Scuba Diving In Grenada: What To Expect


Grenada is sometimes called the shipwreck capital of the Caribbean. This is because there are many wrecks off the coasts of this pristine Caribbean island, including the famed Bianca C wreck, which is rated among the top 10 wreck dives in the world.

Divers from all over the world travel to Grenada to experience Caribbean diving at its finest. The sheer number of dive sites on this island, the vibrant reefs, and the fact that many of the best diving areas are minutes away from shore by boat is enough motivation for scuba lovers to pack their bags and get going.

Grenada Scuba Diving Underwater Jesus

Photo credit: Low Flite/Shutterstock.com

Grenada is bordered by the Atlantic Ocean and the Caribbean Sea and most dive sites are along the south and west coasts.

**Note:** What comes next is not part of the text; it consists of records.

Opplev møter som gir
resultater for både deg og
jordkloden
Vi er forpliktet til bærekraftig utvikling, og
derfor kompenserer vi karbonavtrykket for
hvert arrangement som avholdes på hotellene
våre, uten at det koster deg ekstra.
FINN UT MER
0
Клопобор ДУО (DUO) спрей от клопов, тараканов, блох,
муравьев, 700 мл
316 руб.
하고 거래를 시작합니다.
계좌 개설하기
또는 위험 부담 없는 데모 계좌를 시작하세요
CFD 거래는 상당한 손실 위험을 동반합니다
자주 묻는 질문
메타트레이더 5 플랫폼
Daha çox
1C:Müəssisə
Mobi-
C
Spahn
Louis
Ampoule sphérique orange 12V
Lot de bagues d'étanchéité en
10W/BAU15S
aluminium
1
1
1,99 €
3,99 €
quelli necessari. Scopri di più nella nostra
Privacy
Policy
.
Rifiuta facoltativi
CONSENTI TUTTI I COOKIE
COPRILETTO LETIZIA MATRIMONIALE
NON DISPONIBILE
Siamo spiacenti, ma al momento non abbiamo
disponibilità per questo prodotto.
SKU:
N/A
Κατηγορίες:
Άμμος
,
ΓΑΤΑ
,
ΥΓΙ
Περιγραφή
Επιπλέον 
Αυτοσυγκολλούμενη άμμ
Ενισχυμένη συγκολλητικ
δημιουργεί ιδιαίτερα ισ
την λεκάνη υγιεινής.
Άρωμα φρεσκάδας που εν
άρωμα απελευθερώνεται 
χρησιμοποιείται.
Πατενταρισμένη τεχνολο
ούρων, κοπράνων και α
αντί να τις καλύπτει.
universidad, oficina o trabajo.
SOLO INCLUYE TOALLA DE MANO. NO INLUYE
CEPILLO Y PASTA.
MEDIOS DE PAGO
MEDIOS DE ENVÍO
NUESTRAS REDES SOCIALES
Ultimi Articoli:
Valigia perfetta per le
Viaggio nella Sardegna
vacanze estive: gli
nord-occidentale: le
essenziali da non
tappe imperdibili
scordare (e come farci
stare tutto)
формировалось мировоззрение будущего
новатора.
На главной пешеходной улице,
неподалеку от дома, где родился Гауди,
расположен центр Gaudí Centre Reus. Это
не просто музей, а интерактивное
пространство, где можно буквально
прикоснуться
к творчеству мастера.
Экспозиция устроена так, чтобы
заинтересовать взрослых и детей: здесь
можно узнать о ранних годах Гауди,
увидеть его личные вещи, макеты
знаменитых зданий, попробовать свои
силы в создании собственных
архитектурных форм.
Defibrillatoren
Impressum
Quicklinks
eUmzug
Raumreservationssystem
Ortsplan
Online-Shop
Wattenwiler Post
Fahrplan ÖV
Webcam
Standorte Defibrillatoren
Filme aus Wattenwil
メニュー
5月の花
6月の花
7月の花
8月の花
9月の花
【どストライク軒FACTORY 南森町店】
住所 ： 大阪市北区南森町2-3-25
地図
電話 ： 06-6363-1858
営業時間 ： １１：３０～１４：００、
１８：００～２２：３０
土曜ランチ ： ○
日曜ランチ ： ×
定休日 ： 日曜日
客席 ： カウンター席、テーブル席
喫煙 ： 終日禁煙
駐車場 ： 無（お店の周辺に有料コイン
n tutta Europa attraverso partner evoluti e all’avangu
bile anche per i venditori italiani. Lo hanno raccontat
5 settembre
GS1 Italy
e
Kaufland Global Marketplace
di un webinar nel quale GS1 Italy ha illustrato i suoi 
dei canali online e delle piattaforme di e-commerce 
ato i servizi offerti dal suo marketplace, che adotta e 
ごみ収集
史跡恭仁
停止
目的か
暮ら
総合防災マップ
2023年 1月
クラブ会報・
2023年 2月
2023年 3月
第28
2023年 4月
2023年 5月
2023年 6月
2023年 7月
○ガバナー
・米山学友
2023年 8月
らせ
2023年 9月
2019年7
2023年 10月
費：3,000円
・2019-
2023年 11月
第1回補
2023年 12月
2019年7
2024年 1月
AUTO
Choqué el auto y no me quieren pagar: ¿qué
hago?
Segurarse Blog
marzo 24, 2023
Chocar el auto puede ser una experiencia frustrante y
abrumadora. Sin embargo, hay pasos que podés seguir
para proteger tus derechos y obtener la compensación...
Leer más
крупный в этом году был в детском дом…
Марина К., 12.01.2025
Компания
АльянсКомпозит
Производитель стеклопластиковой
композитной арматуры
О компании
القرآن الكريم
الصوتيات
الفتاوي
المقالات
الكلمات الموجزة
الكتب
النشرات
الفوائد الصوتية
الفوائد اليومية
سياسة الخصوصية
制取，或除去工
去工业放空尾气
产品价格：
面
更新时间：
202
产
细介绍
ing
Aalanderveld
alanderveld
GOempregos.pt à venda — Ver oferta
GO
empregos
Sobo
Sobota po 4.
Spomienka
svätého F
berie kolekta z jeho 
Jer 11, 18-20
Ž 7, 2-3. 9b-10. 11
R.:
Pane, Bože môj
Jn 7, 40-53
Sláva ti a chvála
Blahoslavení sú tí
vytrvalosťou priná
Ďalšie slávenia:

This island is the largest of three sister islands; this includes Carriacou which is about 47.3 km from Grenada (an hour and half away by fast ferry). The other island in this trio, Petit Martinique, is about 54.9 km away from Grenada. From Carriacou, it takes an additional 10 minutes to get to Petite Martinique by boat. All three islands boast some of the best diving in the Caribbean!

When it comes down to it, it’s not hard to see why Grenada, famed for its spices and marine biodiversity, is a top choice for scuba diving. The island ranks especially high with travelers looking for an all-inclusive dive vacation. Resorts like Sandals Grenada offer all-inclusive scuba vacations which make it possible to scuba dive every day of your trip for free (more details later!).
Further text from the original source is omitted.